Can you please tell me about all specifications of fusion router and also please clarify that this fusion router is a non poe device?

4 Replies 4

M02@rt37
VIP
VIP

Hello @PRANSHU TRIPATHI ,

Do you refer to that document?

https://www.cisco.com/c/en/us/support/docs/cloud-systems-management/dna-center/213525-sda-steps-to-configure-fusion-router.html

Best regards
.ı|ı.ı|ı. If This Helps, Please Rate .ı|ı.ı|ı.

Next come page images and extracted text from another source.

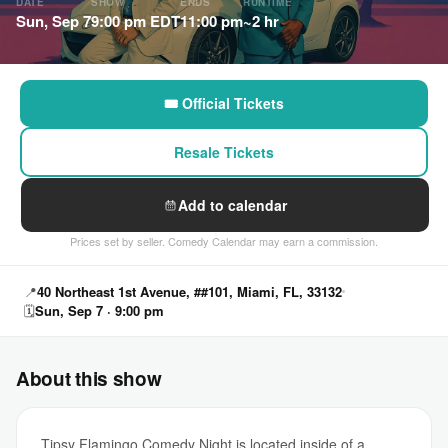
DATE
SHOW
ENDS
RUNTIME
Sun, Sep 7
9:00 pm EDT
11:00 pm
~2 hr
🎟 Official Tickets
Resale Tickets
Add to calendar
Prices set by seller. Comedy Calendar may earn a commission.
📍
40 Northeast 1st Avenue, ##101, Miami, FL, 33132
🗓
Sun, Sep 7 · 9:00 pm
About this show
Tipsy Flamingo Comedy Night is located inside of a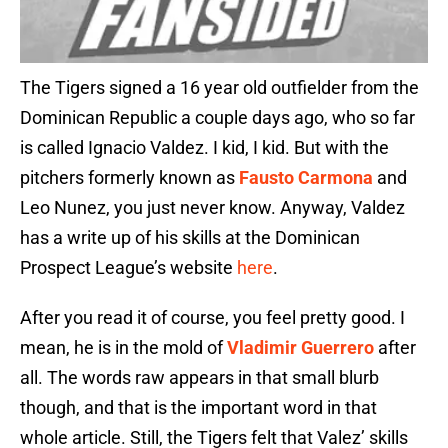
The Tigers signed a 16 year old outfielder from the
Dominican Republic a couple days ago, who so far
is called Ignacio Valdez. I kid, I kid. But with the
pitchers formerly known as
Fausto Carmona
and
Leo Nunez, you just never know. Anyway, Valdez
has a write up of his skills
at the Dominican
Prospect League’s website
here
.
After you read it of course, you feel pretty good. I
mean, he is in the mold of
Vladimir Guerrero
after
all. The words raw appears in that small blurb
though, and that is the important word in that
whole article. Still, the Tigers felt that Valez’ skills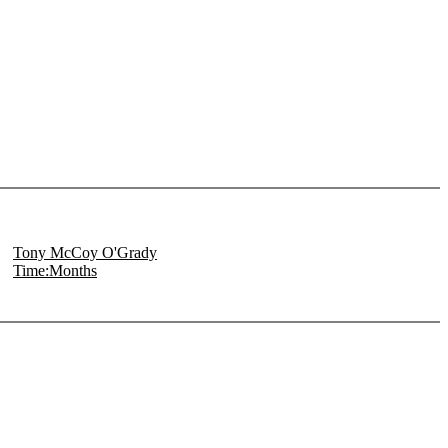
Tony McCoy O'Grady
Time:Months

Yes, I read that document but still it is not useful to answer my question
properly.

Jonathan Cuthbert
Cisco Employee
Cisco Employee

https://www.cisco.com/c/en/us/td/docs/solutions/CVD/Campus/cisco-sda-design-guide.html#VRF_Aware_Peer

CVD Author Here.  Quoting directly from the CVD:

 

A fusion device can be either a true routing platform, a Layer 3 switching platform, or a firewall must meet several technological requirements.  It must support:

●     Multiple VRFs—Multiple VRFs are needed for the VRF-Aware peer model.  For each VN that is handed off on the border node, a corresponding VN and interface is configured on the peer device.  The selected platform should support the number of VNs used in the fabric site that will require access to shared services. 

●     Subinterfaces (Routers or Firewall)—A virtual Layer 3 interface that is associated with a VLAN ID on a routed physical interface.  It extends IP routing capabilities to support VLAN configurations using the IEEE 802.1Q encapsulation.

●     Switched Virtual Interfaces (Layer 3 switch)—Represents a logical Layer 3 interface on a switch.  This SVI is a Layer 3 interface forwarding for a Layer 3 IEEE 802.1Q VLAN.

●     IEEE 802.1Q—An internal tagging mechanism which inserts a 4-byte tag field in the original Ethernet frame between the Source Address and Type/Length fields.  Devices that support SVIs and subinterfaces will also support 802.1Q tagging. 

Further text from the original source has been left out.